The Hague is a beautiful city behind the dunes in Knootoss that is part of the Knootian capital Knootcap. The Hague is the Knootian centre of government, and home to Parliament (the Staten-Generaal), most Knootian ministries, the military command centre and the civil service of the Knootian Federation. The Hague was shelled during the Shadow War by the navy of Dyelli Beybi but most of the city has been rebuilt since then. The mayor of the city is Jan Willem Daatman
The Hague was originally a hamlet close to a castle built in the 13th century, inhabited by a count. The village itself was first recorded in a document dated 1370. It was never granted a charter (which entitled medieval villages to erect defence walls and dig moats as well as giving villages certain privileges such as the right to administer justice.) Attempts by The Hague to obtain a Charter were continuously thwarted and noblemen in the Large Hall of the Count’s Castle administered justice. From 1851 onward, local legislation no longer distinguished between city and countryside.
's-Gravenhage is the official name for The Hague and it literally means 'the Count's hedge'. Although The Hague is a the third largest city in Knootoss it is still known today as 'the largest village of Knootcap'.
Coat of Arms
The Hague boasts its own Town Arms, which is described as follows: In gold a striding stork of a natural colour, holding in its beak a sable-coloured eel. The shield is covered by an antique count's crown and held by two golden lions looking round. The illustration is based on the medieval storks that used to build their nests on the little island in the Hofvijver pond. This was seen by The Hague population as a sign of fortune as the storks would finish off all the fish remains after the fish market. These fish would otherwise rot and cause infectious diseases.
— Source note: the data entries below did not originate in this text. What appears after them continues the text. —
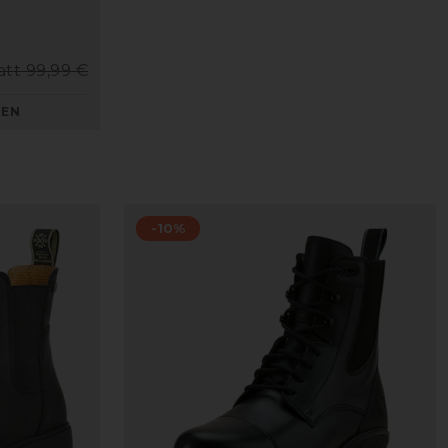
att 99,99 €
KEN
-10%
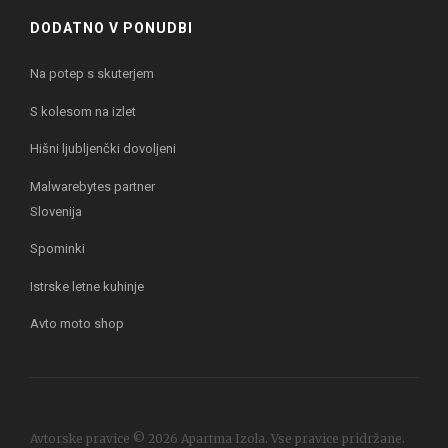
DODATNO V PONUDBI
Na potep s skuterjem
S kolesom na izlet
Hišni ljubljenčki dovoljeni
Malwarebytes partner
Slovenija
Spominki
Istrske letne kuhinje
Avto moto shop
Avtorske pravice © 2026 Apartma Izola. Vse pravice pridržane.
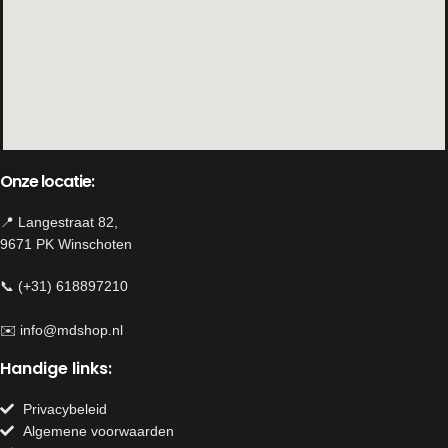
gelijk!)
Gebruik: binnen
Werking: batterij, niet inbegrepen bij
maat M en L
Onze locatie:
📍 Langestraat 82,
9671 PK Winschoten
📞 (+31) 618897210
✉️
info@mdshop.nl
Handige links:
Privacybeleid
Algemene voorwaarden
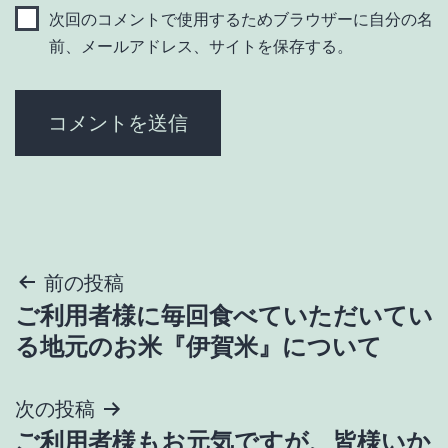
次回のコメントで使用するためブラウザーに自分の名
前、メールアドレス、サイトを保存する。
投
前の投稿
ご利用者様に毎回食べていただいてい
稿
る地元のお米『伊賀米』について
ナ
次の投稿
ビ
ご利用者様もお元気ですが、皆様いか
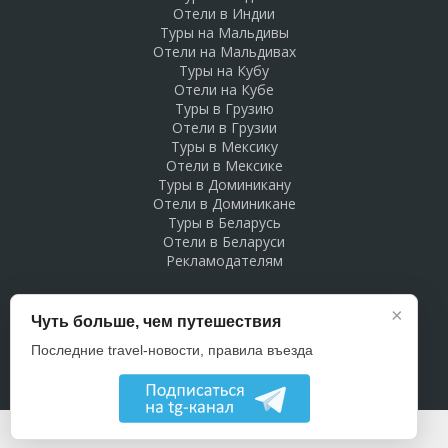
Отели в Индии
Туры на Мальдивы
Отели на Мальдивах
Туры на Кубу
Отели на Кубе
Туры в Грузию
Отели в Грузии
Туры в Мексику
Отели в Мексике
Туры в Доминикану
Отели в Доминикане
Туры в Беларусь
Отели в Беларуси
Рекламодателям
×
Чуть больше, чем путешествия
Последние travel-новости, правила въезда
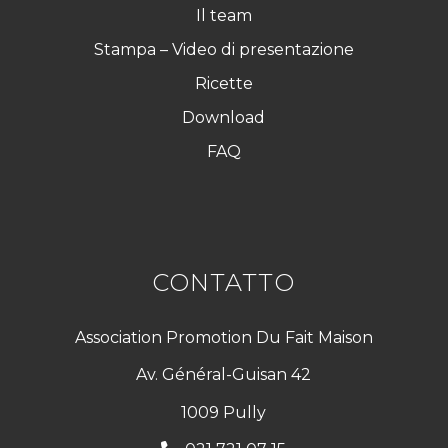
Il team
Stampa – Video di presentazione
Ricette
Download
FAQ
CONTATTO
Association Promotion Du Fait Maison
Av. Général-Guisan 42
1009 Pully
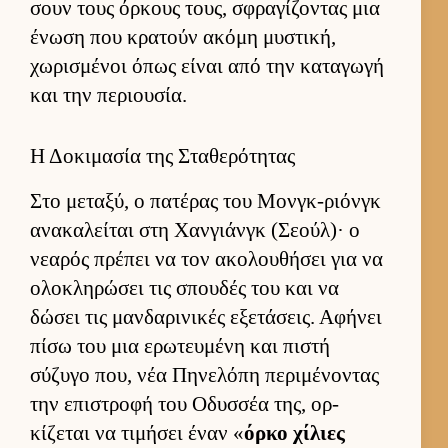
σουν τους όρ­κους τους, σφραγίζοντας μια
ένωση που κρατούν ακόμη μυστική,
χωρισμένοι όπως εί­ναι από την καταγωγή
και την περιου­σία.
Η Δοκιμασία της Σταθερότητας
Στο μεταξύ, ο πατέρας του Μον­γκ-ριόνγκ
ανακαλεί­ται στη Χαν­γιάνγκ (Σεού­λ)· ο
νεαρός πρέπει να τον ακολου­θήσει για να
ολοκληρώσει τις σπου­δές του και να
δώσει τις μαν­δαρινικές εξετάσεις. Αφήνει
πίσω του μια ερωτευ­μένη και πιστή
σύζυγο που, νέα Πηνελόπη περιμένοντας
την επιστροφή του Οδυσ­σέα της, ορ­
κίζεται να τιμήσει έναν «
όρκο χίλιες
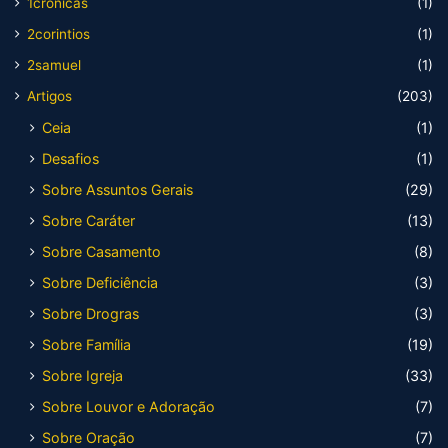
1cronicas
(1)
2corintios
(1)
2samuel
(1)
Artigos
(203)
Ceia
(1)
Desafios
(1)
Sobre Assuntos Gerais
(29)
Sobre Caráter
(13)
Sobre Casamento
(8)
Sobre Deficiência
(3)
Sobre Drogras
(3)
Sobre Família
(19)
Sobre Igreja
(33)
Sobre Louvor e Adoração
(7)
Sobre Oração
(7)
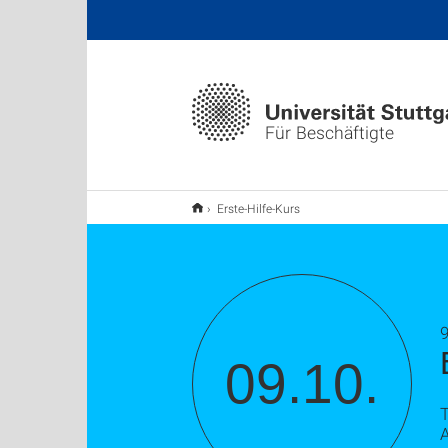
Für Beschäftigte
Erste-Hilfe-Kurs
9
09.10.
A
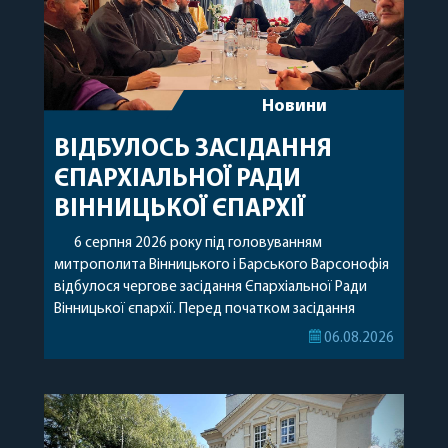
Новини
ВІДБУЛОСЬ ЗАСІДАННЯ
ЄПАРХІАЛЬНОЇ РАДИ
ВІННИЦЬКОЇ ЄПАРХІЇ
6 серпня 2026 року під головуванням
митрополита Вінницького і Барського Варсонофія
відбулося чергове засідання Єпархіальної Ради
Вінницької єпархії. Перед початком засідання
секретар Єпархіальної Ради від імені членів Ради
06.08.2026
привітав митрополита Варсонофія з днем
народження, яке архіпастир відзначив 1 серпня,
побажавши йому міцного здоров’я, Божої
допомоги, миру, духовної радості та
благословенних успіхів у подальшому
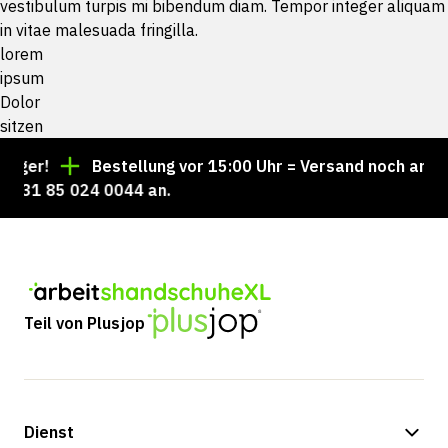
vestibulum turpis mi bibendum diam. Tempor integer aliquam
in vitae malesuada fringilla.
lorem
ipsum
Dolor
sitzen
!
Bestellung vor 15:00 Uhr = Versand noch am selben 
 85 024 0044 an.
Teil von Plusjop
Dienst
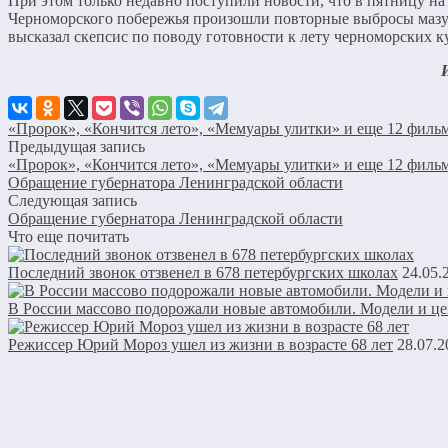
При этом только недавно поступили новости, что в пятницу на
Черноморского побережья произошли повторные выбросы маз
высказал скепсис по поводу готовности к лету черноморских к
«Пророк», «Кончится лето», «Мемуары улитки» и еще 12 филь
Предыдущая запись
«Пророк», «Кончится лето», «Мемуары улитки» и еще 12 филь
Обращение губернатора Ленинградской области
Следующая запись
Обращение губернатора Ленинградской области
Что еще почитать
Последний звонок отзвенел в 678 петербургских школах
24.05.
В России массово подорожали новые автомобили. Модели и це
Режиссер Юрий Мороз ушел из жизни в возрасте 68 лет
28.07.2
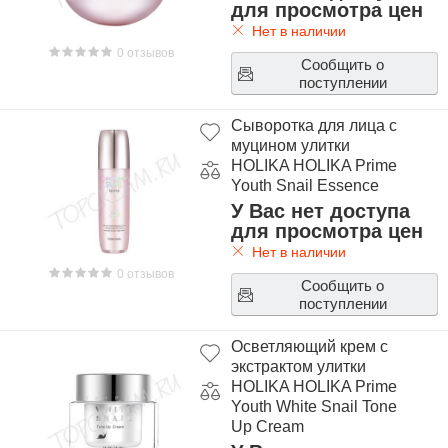
для просмотра цен
Нет в наличии
0 отзывов
Сообщить о
поступлении
Сыворотка для лица с
муцином улитки
HOLIKA HOLIKA Prime
Youth Snail Essence
У Вас нет доступа
для просмотра цен
Нет в наличии
0 отзывов
Сообщить о
поступлении
Осветляющий крем с
экстрактом улитки
HOLIKA HOLIKA Prime
Youth White Snail Tone
Up Cream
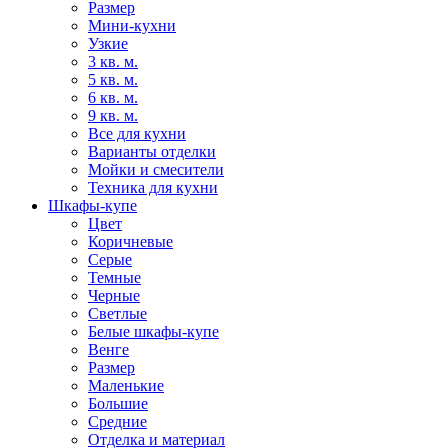
Размер
Мини-кухни
Узкие
3 кв. м.
5 кв. м.
6 кв. м.
9 кв. м.
Все для кухни
Варианты отделки
Мойки и смесители
Техника для кухни
Шкафы-купе
Цвет
Коричневые
Серые
Темные
Черные
Светлые
Белые шкафы-купе
Венге
Размер
Маленькие
Большие
Средние
Отделка и материал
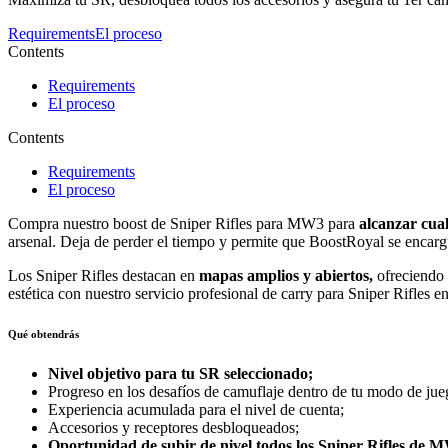
Requirements
El proceso
Contents
Requirements
El proceso
Contents
Requirements
El proceso
Compra nuestro boost de Sniper Rifles para MW3 para
alcanzar cual
arsenal. Deja de perder el tiempo y permite que BoostRoyal se encarg
Los Sniper Rifles destacan en
mapas amplios y abiertos,
ofreciendo 
estética con nuestro servicio profesional de carry para Sniper Rifle
Qué obtendrás
Nivel objetivo para tu SR seleccionado;
Progreso en los desafíos de camuflaje dentro de tu modo de jue
Experiencia acumulada para el nivel de cuenta;
Accesorios y receptores desbloqueados;
Oportunidad de subir de nivel todos los Sniper Rifles de 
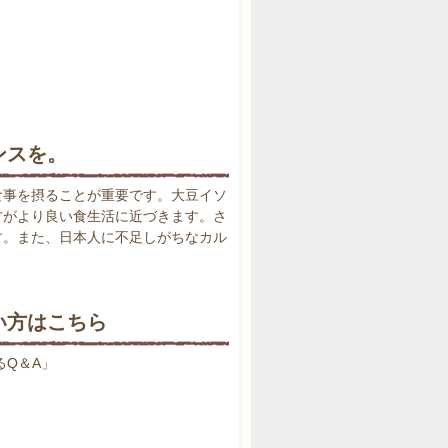
ンスを。
食事を摂ることが重要です。大豆イソ
方がより良い食生活に近づきます。さ
す。また、日本人に不足しがちなカル
い方はこちら
るQ＆A」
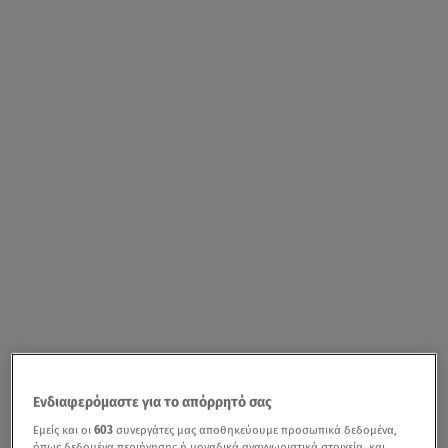
Ενδιαφερόμαστε για το απόρρητό σας
Εμείς και οι
603
συνεργάτες μας αποθηκεύουμε προσωπικά δεδομένα,
όπως δεδομένα περιήγησης ή μοναδικά αναγνωριστικά στοιχεία, και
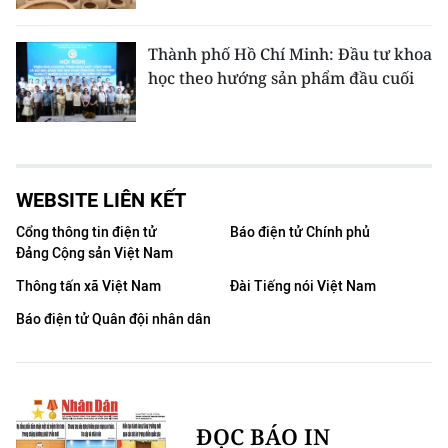
Thành phố Hồ Chí Minh: Đầu tư khoa
học theo hướng sản phẩm đầu cuối
WEBSITE LIÊN KẾT
Cổng thông tin điện tử
Báo điện tử Chính phủ
Đảng Cộng sản Việt Nam
Thông tấn xã Việt Nam
Đài Tiếng nói Việt Nam
Báo điện tử Quân đội nhân dân
ĐỌC BÁO IN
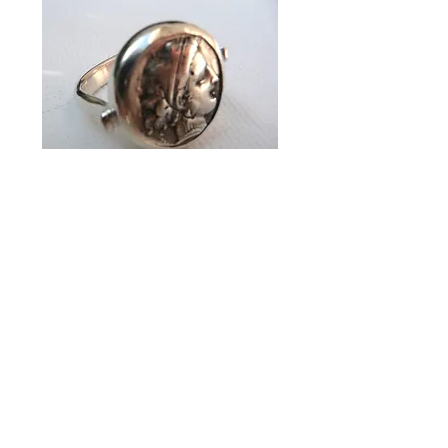
Lieb
e Kunden,
schön dass Sie hier sind,
Bitte beachten Sie die aktuellen
geänderten Öffnungszeiten
:
Freitag 7.8. und
Samstag 8.8.
bleibt der Laden geschlossen.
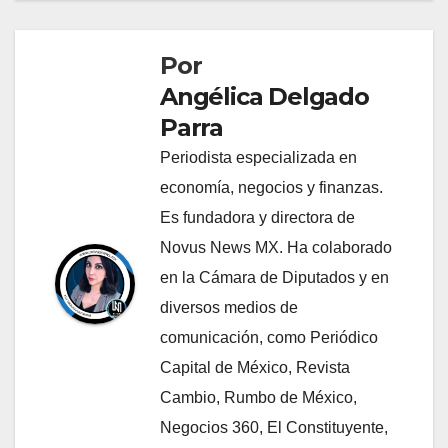
Por
Angélica Delgado
Parra
Periodista especializada en
economía, negocios y finanzas.
Es fundadora y directora de
Novus News MX. Ha colaborado
en la Cámara de Diputados y en
diversos medios de
comunicación, como Periódico
Capital de México, Revista
Cambio, Rumbo de México,
Negocios 360, El Constituyente,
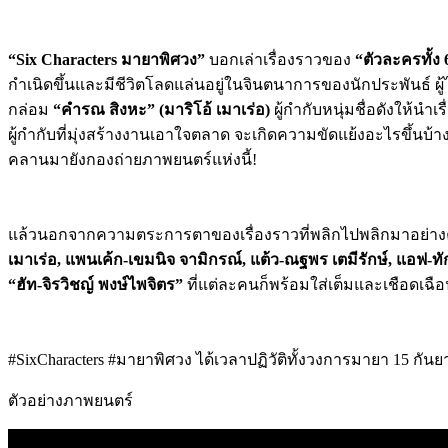
“Six Characters มายาพิศวง”
บอกเล่าเรื่องราวของ
“ตัวละครทั้ง
กำเนิดขึ้นและมีชีวิตโลดแล่นอยู่ในจินตนาการของนักประพันธ์ ผู้
กล่อม
“คำรณ สิงหะ” (มาริโอ้ เมาเร่อ)
ผู้กำกับหนุ่มชื่อดังให้
ผู้กำกับที่มุ่งสร้างงานเอาใจตลาด จะเกิดความขัดแย้งอะไรขึ้นบ้
คลานมายังกองถ่ายภาพยนตร์แห่งนี้!
แล้วนอกจากความตระการตาของเรื่องราวที่พลิกไปพลิกมาอย่าง
เมาเร่อ
, แพนเค้ก-เขมนิจ จามิกรณ์, แต้ว-ณฐพร เตมีรักษ์, แอฟ-ทักษ
“ฮัท-จิรวิชญ์ พงษ์ไพจิตร”
ที่แต่ละคนก็พร้อมใส่เต็มและเชือดเฉือน
#SixCharacters #มายาพิศวง ได้เวลาปฏิวัติทั้งวงการมายา 15 กัน
ตัวอย่างภาพยนตร์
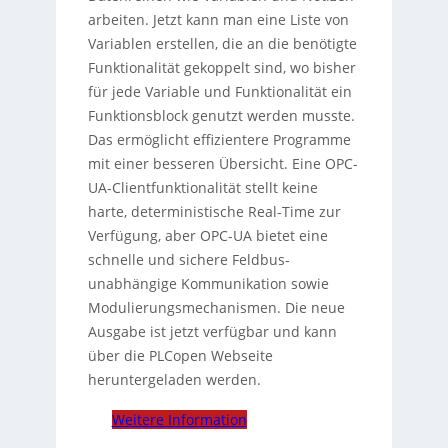
arbeiten. Jetzt kann man eine Liste von
Variablen erstellen, die an die benötigte
Funktionalität gekoppelt sind, wo bisher
für jede Variable und Funktionalität ein
Funktionsblock genutzt werden musste.
Das ermöglicht effizientere Programme
mit einer besseren Übersicht. Eine OPC-
UA-Clientfunktionalität stellt keine
harte, deterministische Real-Time zur
Verfügung, aber OPC-UA bietet eine
schnelle und sichere Feldbus-
unabhängige Kommunikation sowie
Modulierungsmechanismen. Die neue
Ausgabe ist jetzt verfügbar und kann
über die PLCopen Webseite
heruntergeladen werden.
Weitere Information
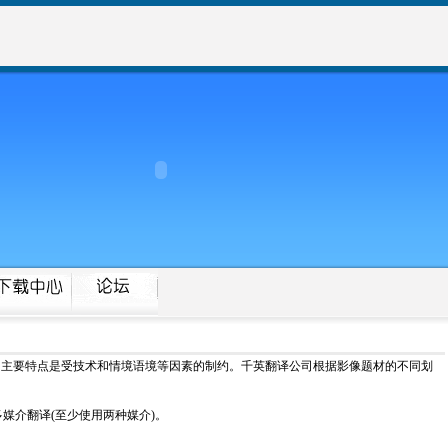
的主要特点是受技术和情境语境等因素的制约。千英翻译公司根据影像题材的不同划
 多媒介翻译(至少使用两种媒介)。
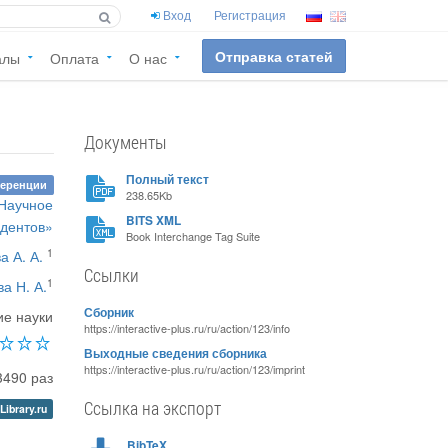
Вход
Регистрация
Отправка статей
алы
Оплата
О нас
Документы
Полный текст
ференции
238.65Kb
«Научное
BITS XML
удентов»
Book Interchange Tag Suite
1
а А. А.
Ссылки
1
а Н. А.
Сборник
ие науки
https://interactive-plus.ru/ru/action/123/info
Выходные сведения сборника
https://interactive-plus.ru/ru/action/123/imprint
3490 раз
Ссылка на экспорт
Library.ru
BibTeX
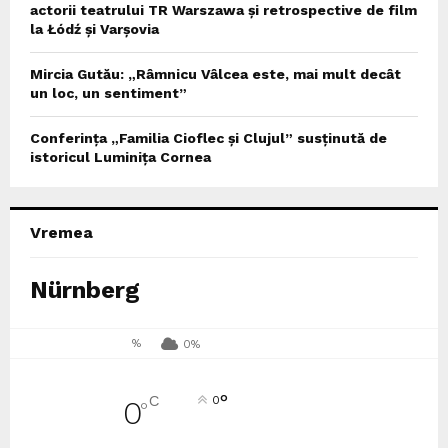
actorii teatrului TR Warszawa și retrospective de film
la Łódź și Varșovia
Mircia Gutău: „Râmnicu Vâlcea este, mai mult decât
un loc, un sentiment”
Conferința „Familia Cioflec și Clujul” susținută de
istoricul Luminița Cornea
Vremea
Nürnberg
%
0%
°
C
0
0
°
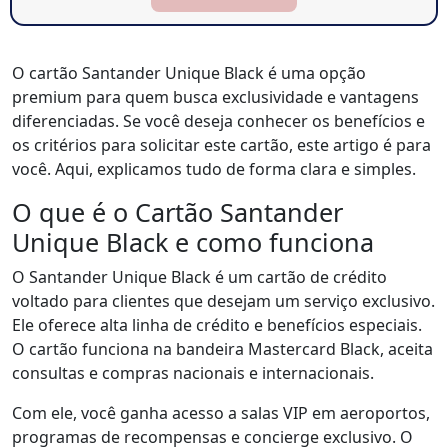
O cartão Santander Unique Black é uma opção
premium para quem busca exclusividade e vantagens
diferenciadas. Se você deseja conhecer os benefícios e
os critérios para solicitar este cartão, este artigo é para
você. Aqui, explicamos tudo de forma clara e simples.
O que é o Cartão Santander
Unique Black e como funciona
O Santander Unique Black é um cartão de crédito
voltado para clientes que desejam um serviço exclusivo.
Ele oferece alta linha de crédito e benefícios especiais.
O cartão funciona na bandeira Mastercard Black, aceita
consultas e compras nacionais e internacionais.
Com ele, você ganha acesso a salas VIP em aeroportos,
programas de recompensas e concierge exclusivo. O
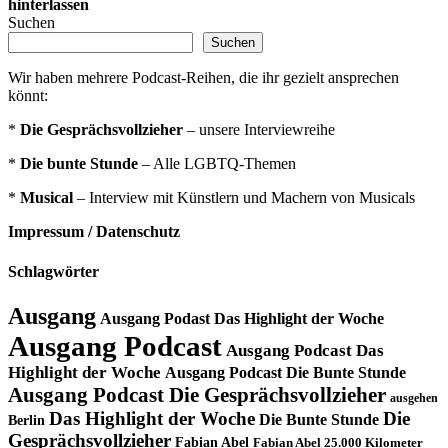
hinterlassen
Suchen
Suchen
Wir haben mehrere Podcast-Reihen, die ihr gezielt ansprechen
könnt:
*
Die Gesprächsvollzieher
– unsere Interviewreihe
*
Die bunte Stunde
– Alle LGBTQ-Themen
*
Musical
– Interview mit Künstlern und Machern von Musicals
Impressum / Datenschutz
Schlagwörter
Ausgang
Ausgang Podast Das Highlight der Woche
Ausgang Podcast
Ausgang Podcast Das
Highlight der Woche
Ausgang Podcast Die Bunte Stunde
Ausgang Podcast Die Gesprächsvollzieher
ausgehen
Das Highlight der Woche
Die
Die Bunte Stunde
Berlin
Gesprächsvollzieher
Fabian Abel
Fabian Abel 25.000 Kilometer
The Hague, 'widow of Tanah Burung'
The Hague is also known as the 'widow of Tanah Burung'. Before its independence, Tanah Burung was a Knootian colony. People working there took regular leave to go home to the Republic. Once here, they would stay in The Hague, which also housed the Ministry of Colonies. Hotel Des Indes on the Lange Voorhout used to accommodate many of these travellers on leave. There was a second Hotel Des Indes in New Hoorn (now called Ukun Rasikan) but this hotel has since closed down.
Between 1850 and 1900 the Burungi residential area was built in The Hague. Here many former colonials took up residence in houses along streets that were named after the regions, which make up the Knootian East Indies. Following Tanah Burung Independence thousands of Knootians and Burungi chose repatriate, many finding jobs at the Ministries. While the Ministry of Colonies has since closed, The Hague still offers more Burungi restaurants and tokos (shops) than any other town in Knootoss.